Editor’s Note: Commentary based on Gottlieb DJ, Craig SE, Lorenzi-Filho G et al. Sleep Apnea Cardiovascular Clinical Trials-Current Status and Steps Forward: The International Collaboration of Sleep Apnea Cardiovascular Trialists. Sleep 2013;36:975-980.

Background

Sleep apnea is a common chronic disease that is associated with coronary heart disease, stroke, heart failure and mortality, although the ability of sleep apnea treatment to reduce cardiovascular morbidity and mortality has not been demonstrated.

Methods

A search of major worldwide clinical trials registry databases, including all registries contributing data to the World Health Organization Clinical Trials Registry Platform, and included all trials submitted to the registry as of November 2012. The search was designed to return all studies including the key words “sleep apnea” plus any of the following terms: cardiovascular, cerebrovascular, stroke, or vascular.

Results

Most of the available data on the long-term cardiovascular outcomes of OSA treatment comes from observational trial.
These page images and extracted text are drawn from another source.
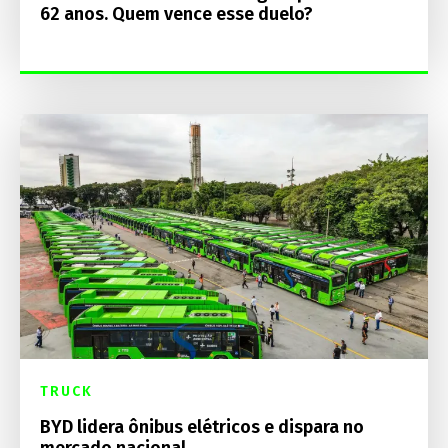
62 anos. Quem vence esse duelo?
TRUCK
BYD lidera ônibus elétricos e dispara no
mercado nacional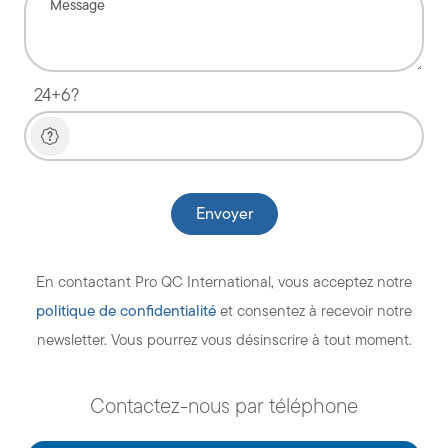
24+6?
En contactant Pro QC International, vous acceptez notre
politique de confidentialité
et consentez à recevoir notre
newsletter. Vous pourrez vous désinscrire à tout moment.
Contactez-nous par téléphone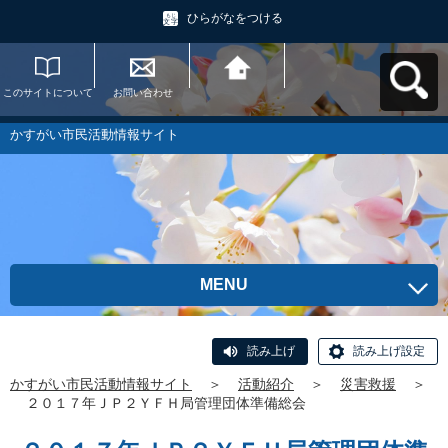
ひらがなをつける
このサイトについて
お問い合わせ
かすがい市民活動情
報サイトへ戻る
かすがい市民活動情報サイト
MENU
読み上げ
読み上げ設定
かすがい市民活動情報サイト
＞
活動紹介
＞
災害救援
＞
２０１７年ＪＰ２ＹＦＨ局管理団体準備総会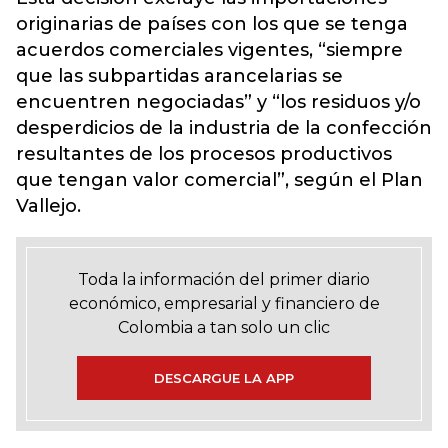
originarias de países con los que se tenga
acuerdos comerciales vigentes, “siempre
que las subpartidas arancelarias se
encuentren negociadas” y “los residuos y/o
desperdicios de la industria de la confección
resultantes de los procesos productivos
que tengan valor comercial”, según el Plan
Vallejo.
Toda la información del primer diario
económico, empresarial y financiero de
Colombia a tan solo un clic
DESCARGUE LA APP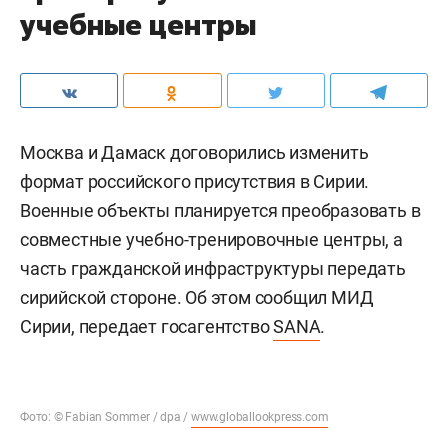
учебные центры
Москва и Дамаск договорились изменить
формат российского присутствия в Сирии.
Военные объекты планируется преобразовать в
совместные учебно-тренировочные центры, а
часть гражданской инфраструктуры передать
сирийской стороне. Об этом сообщил МИД
Сирии, передает госагентство
SANA
.
Фото: © Fabian Sommer / dpa /
www.globallookpress.com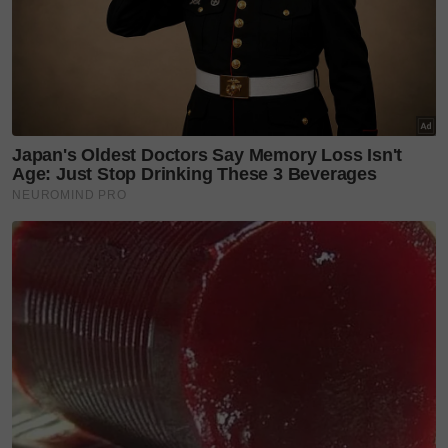
lifestylesinarharian
makan makan
cheabasdemam
Teruskan membaca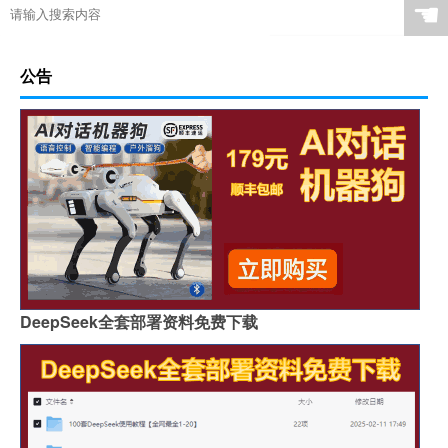
☚
公告
DeepSeek全套部署资料免费下载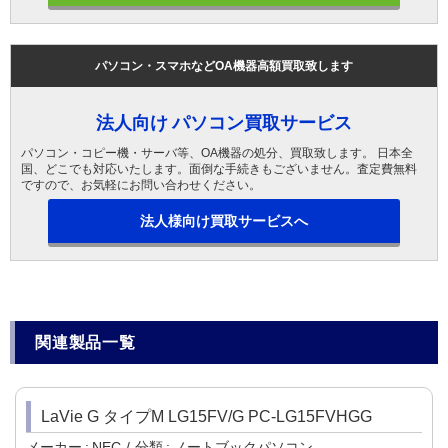
パソコン・スマホなどOA機器高額買取致します
法人向け パソコン買取サービス
パソコン・コピー機・サーバ等、OA機器の処分、買取致します。 日本全
国、どこでも対応いたします。面倒な手続きもございません。査定費無料
ですので、お気軽にお問い合わせください。
法人様向け買取サービスへ
関連製品一覧
LaVie G タイプM LG15FV/G PC-LG15FVHGG
メーカー
NEC
分類
ノートブックパソコン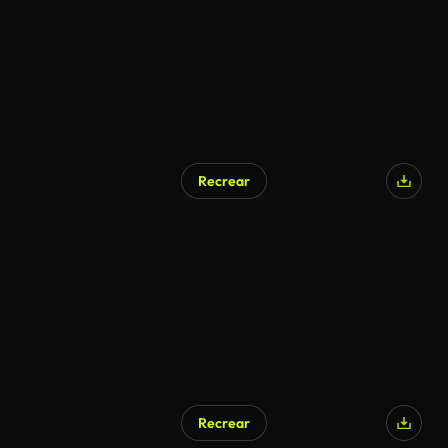
Recrear
Recrear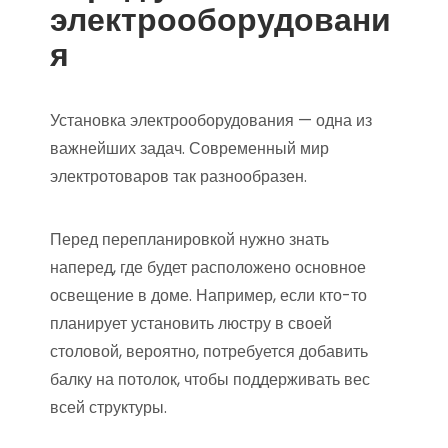
электрооборудовани
я
Установка электрооборудования — одна из
важнейших задач. Современный мир
электротоваров так разнообразен.
Перед перепланировкой нужно знать
наперед, где будет расположено основное
освещение в доме. Например, если кто-то
планирует установить люстру в своей
столовой, вероятно, потребуется добавить
балку на потолок, чтобы поддерживать вес
всей структуры.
There are multiple challenges in conducting Randomized Controlled Trials (RCTs) on the effect of sleep apnea management in reducing cardiovascular morbidity and mortality. Current RCTs enrolled small numbers of patients with a short follow-up period and inconsistent outcomes. The International Collaboration of Sleep Apnea Cardiovascular Trialists (INCOSACT) was established to help in promoting new research projects and overcoming all potential challenges that may limit conducting these trials.

Conclusion

Despite all potential challenges that come with conducting RCTs on the impact of Sleep apnea management on cardiovascular outcomes, ongoing efforts including the International Collaboration of Sleep Apnea Cardiovascular Trialists (INCOSACT) will help in getting more data that can help in guiding our therapy.

Commentary/Perspective

There is increased evidence of association between OSA and cardiovascular diseases, including coronary artery disease, hypertension, left ventricular dysfunction, and arrhythmias.1,2 Several observational studies showed that untreated obstructive sleep Apnea (OSA) patients had a higher risk of cardiovascular disease than those treated with CPAP.3,4 Furthermore, some of these trials demonstrated that CPAP treatment was associated with lower incidence of death from cardiovascular disease.5 However, retrospective observational design is subject to selection bias and unmeasured confounding that may very well affect outcomes.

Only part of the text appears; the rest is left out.